You can **add parallelism to a numpy program** to improve its performance.

Nevertheless, there is a danger in naively adding parallelism to a program that uses numpy. This is for many reasons, such as some numpy math functions that are already multithreaded, not knowing how to configure multithreaded numpy functions, using the wrong type of parallelism, and **missing opportunities to improve the performance** of numpy math functions.

In this tutorial, you will discover the cost of naively adding parallelism to numpy programs in Python.

Let’s get started.

Table of Contents

## Cost of Implementing Parallelism Naively with Numpy

Numpy is a popular library for efficiently working with arrays of data.

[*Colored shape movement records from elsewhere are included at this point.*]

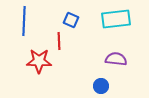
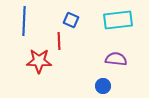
cyan rectangle: moved 2 px right, 1 px down
blue circle: moved 2 px right
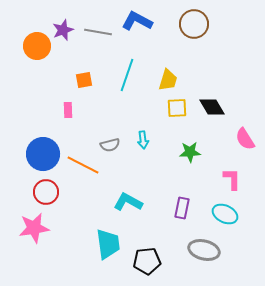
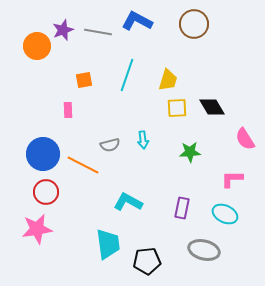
pink L-shape: rotated 90 degrees counterclockwise
pink star: moved 3 px right, 1 px down
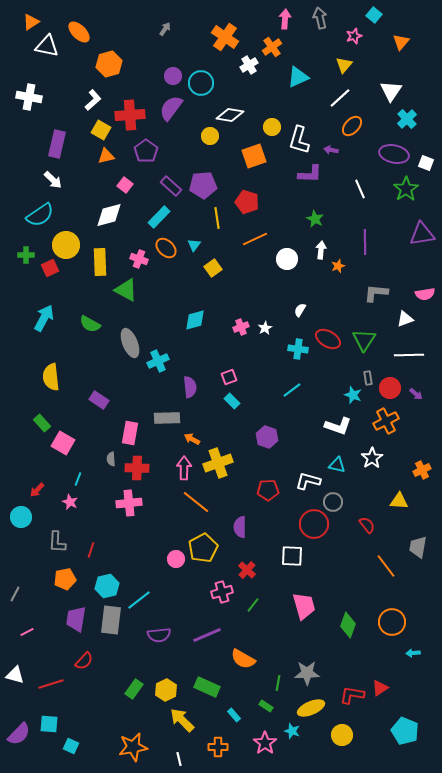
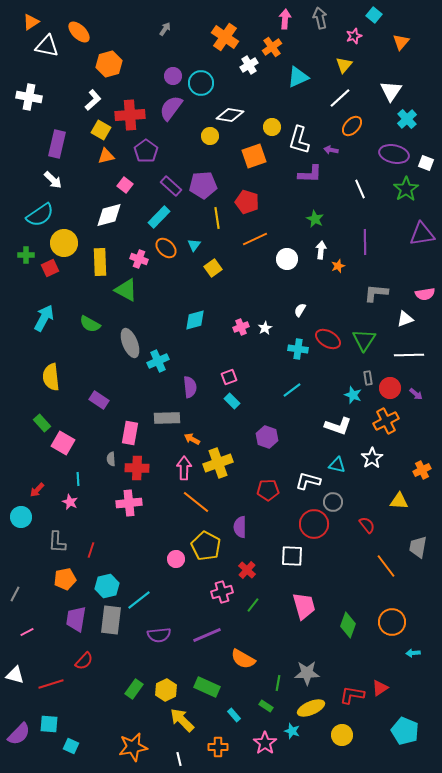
yellow circle at (66, 245): moved 2 px left, 2 px up
cyan line at (78, 479): rotated 24 degrees counterclockwise
yellow pentagon at (203, 548): moved 3 px right, 2 px up; rotated 16 degrees counterclockwise
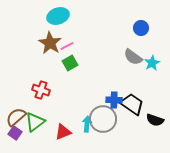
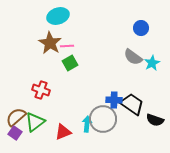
pink line: rotated 24 degrees clockwise
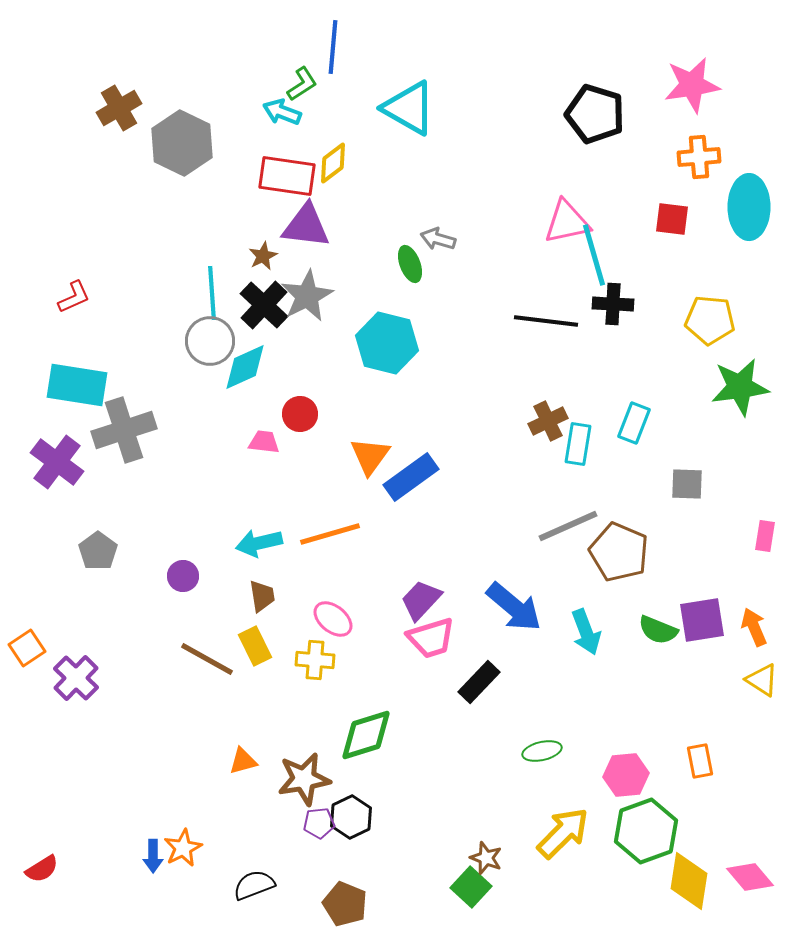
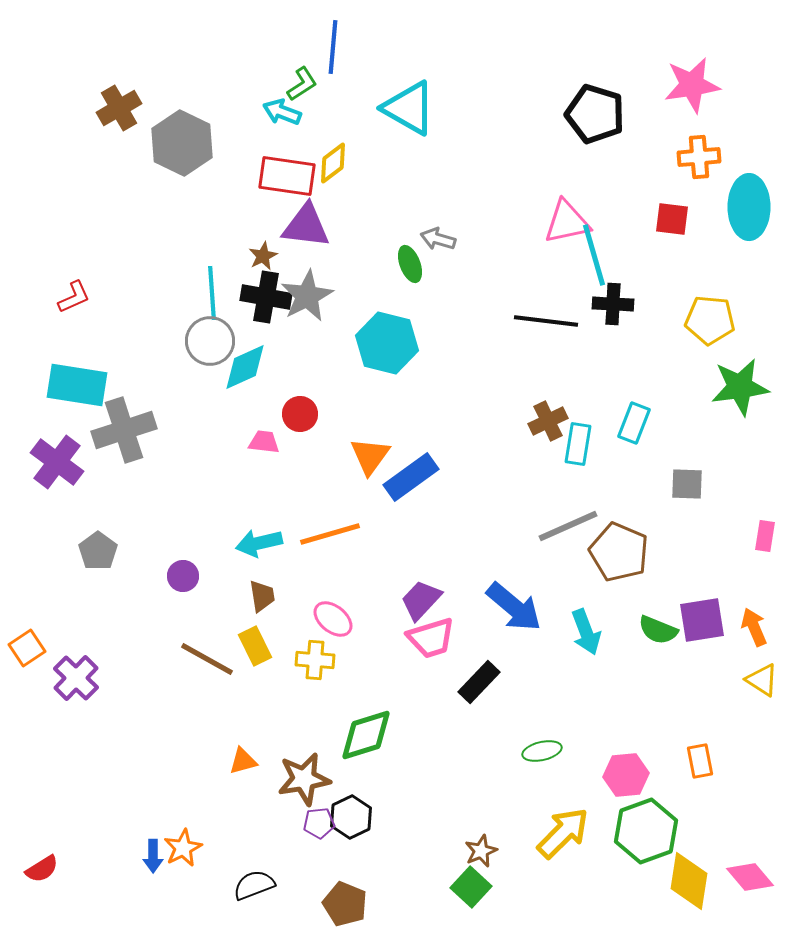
black cross at (264, 305): moved 2 px right, 8 px up; rotated 33 degrees counterclockwise
brown star at (486, 858): moved 5 px left, 7 px up; rotated 28 degrees clockwise
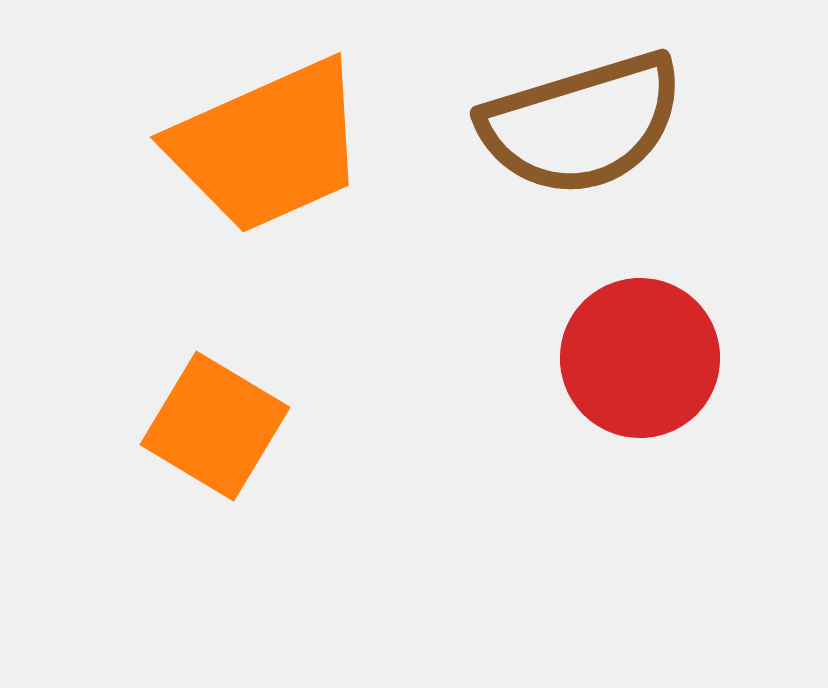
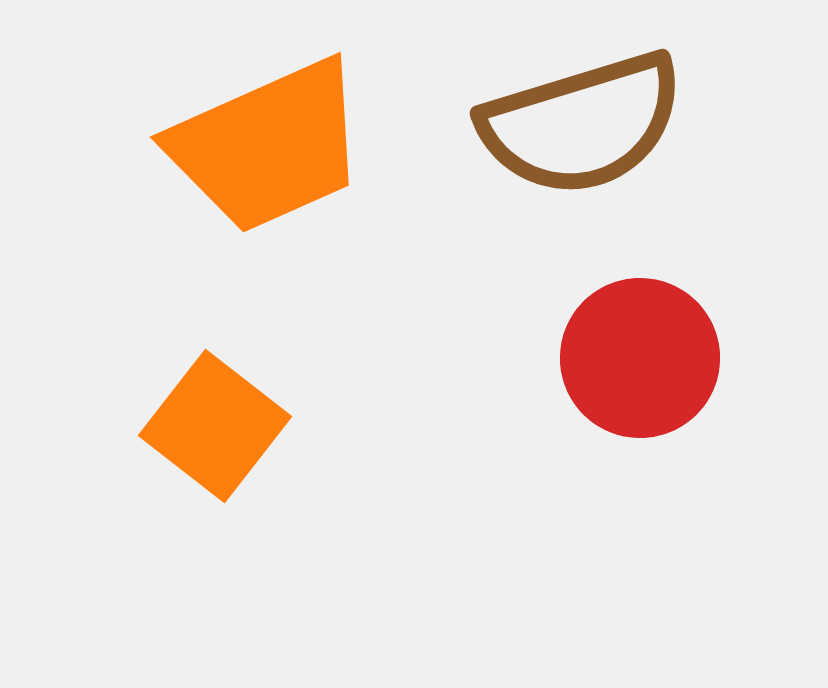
orange square: rotated 7 degrees clockwise
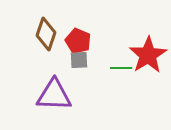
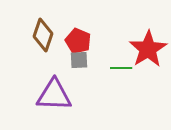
brown diamond: moved 3 px left, 1 px down
red star: moved 6 px up
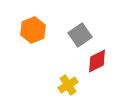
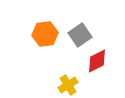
orange hexagon: moved 12 px right, 4 px down; rotated 15 degrees clockwise
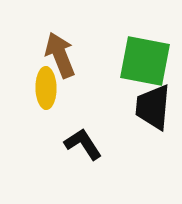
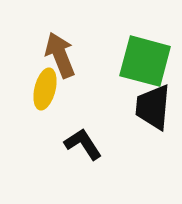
green square: rotated 4 degrees clockwise
yellow ellipse: moved 1 px left, 1 px down; rotated 15 degrees clockwise
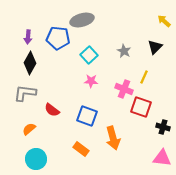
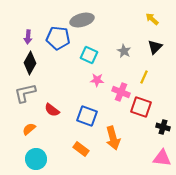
yellow arrow: moved 12 px left, 2 px up
cyan square: rotated 24 degrees counterclockwise
pink star: moved 6 px right, 1 px up
pink cross: moved 3 px left, 3 px down
gray L-shape: rotated 20 degrees counterclockwise
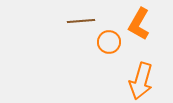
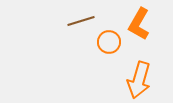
brown line: rotated 12 degrees counterclockwise
orange arrow: moved 2 px left, 1 px up
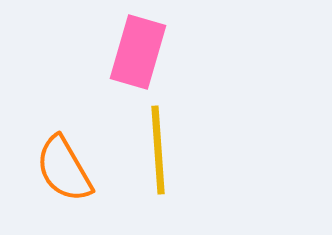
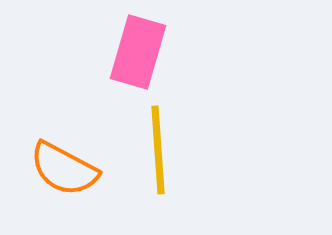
orange semicircle: rotated 32 degrees counterclockwise
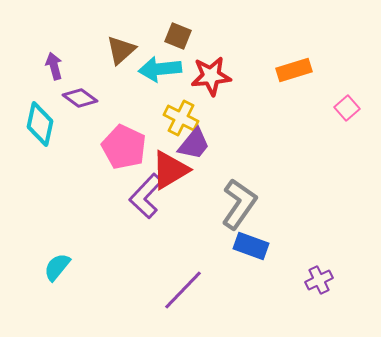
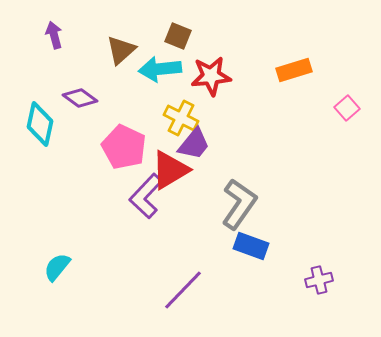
purple arrow: moved 31 px up
purple cross: rotated 12 degrees clockwise
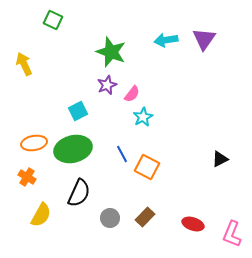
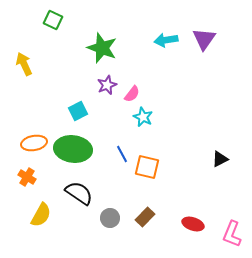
green star: moved 9 px left, 4 px up
cyan star: rotated 18 degrees counterclockwise
green ellipse: rotated 21 degrees clockwise
orange square: rotated 15 degrees counterclockwise
black semicircle: rotated 80 degrees counterclockwise
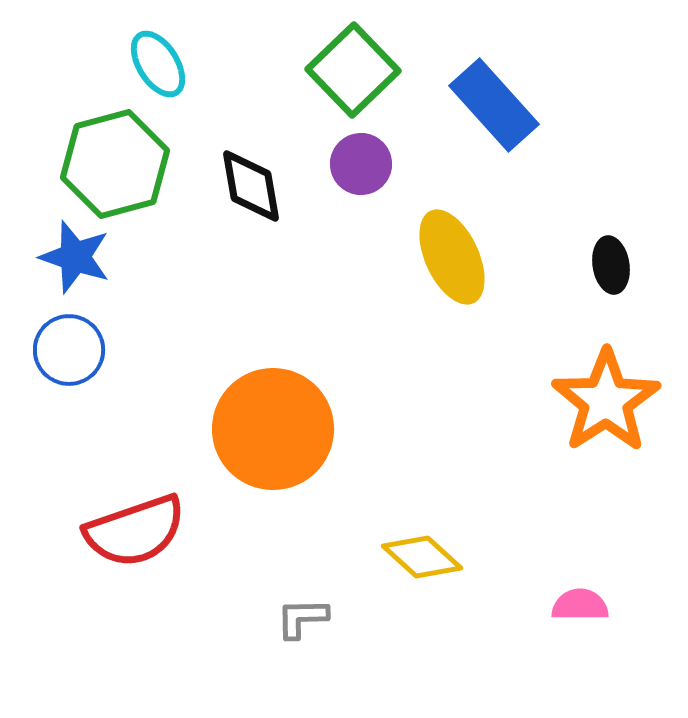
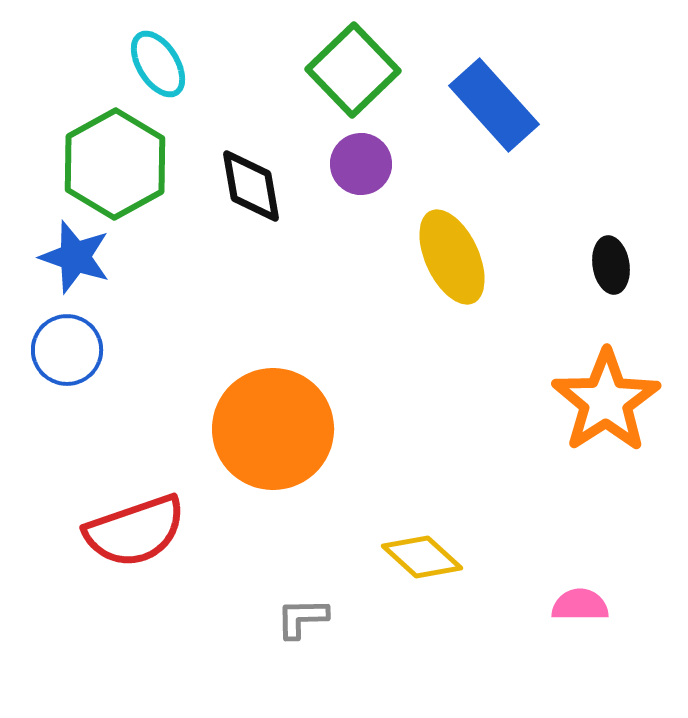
green hexagon: rotated 14 degrees counterclockwise
blue circle: moved 2 px left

In addition to working with arrays of data directly, it is a fundamental building block for many other scientific computing libraries.

As such, many modern Python programs make use of numpy directly or indirectly.

It is important that we make good or best use of our available CPU cores when using numpy so that our numpy programs run as fast as possible.

Parallelism allows us to make effective use of available hardware by executing two or more tasks simultaneously.

Numpy supports parallelisms automatically behind the scenes. This is achieved using efficient third-party libraries to implement common mathematical operations.

You can learn more about this in the tutorial:

The built-in parallelisms in numpy can conflict with parallelisms in a Python application that may use threads or processes. Nevertheless, a careful combination of built-in parallelism and the addition of threads or processes can often result in better overall performance.

As such, neglecting parallelism when using numpy can result in worse-than-expected performance. Similarly, naively implementing parallelism can result in dramatically worse performance.

There are five problems that you may suffer if you do not carefully consider parallelism when using numpy.

They are:

- Cripple math operations that are already multithreaded.
- Miss opportunities to tune inherently multithreaded math operations.
- Choose the wrong type of parallelism when developing your numpy programs.
- Miss opportunities to improve the performance of a math operation.
- Achieve much worse performance when sharing numpy array data within your application.

Let’s take a look at each concern in turn.

Run your loops using all CPUs, download my FREE book to learn how.

## Cost #1: Cripple Already Parallel Operations

Many math operations in numpy are already multithreaded.

Adding concurrency with Python threads or processes to math operations that are already multithreaded can result in significantly worse performance.

NumPy supports many linear algebra functions with vectors and arrays by calling into efficient third-party libraries such as BLAS and LAPACK.

BLAS and LAPACK are specifications for efficient vector, matrix, and linear algebra operations that are implemented using third-party libraries, such as MKL and OpenBLAS. Many of the operations in these libraries are multithreaded.

You can learn more about NumPy and BLAS in the tutorial:

Examples of multithreaded numpy functions include matrix multiplication via **numpy.dot()** and matrix decomposition like SVD via **numpy.linalg.svd()**. These functions call the BLAS library API, the implementation of which (such as OpenBLAS) is likely implemented in C or FORTRAN and uses threads.

As such, some NumPy functions support parallelism automatically.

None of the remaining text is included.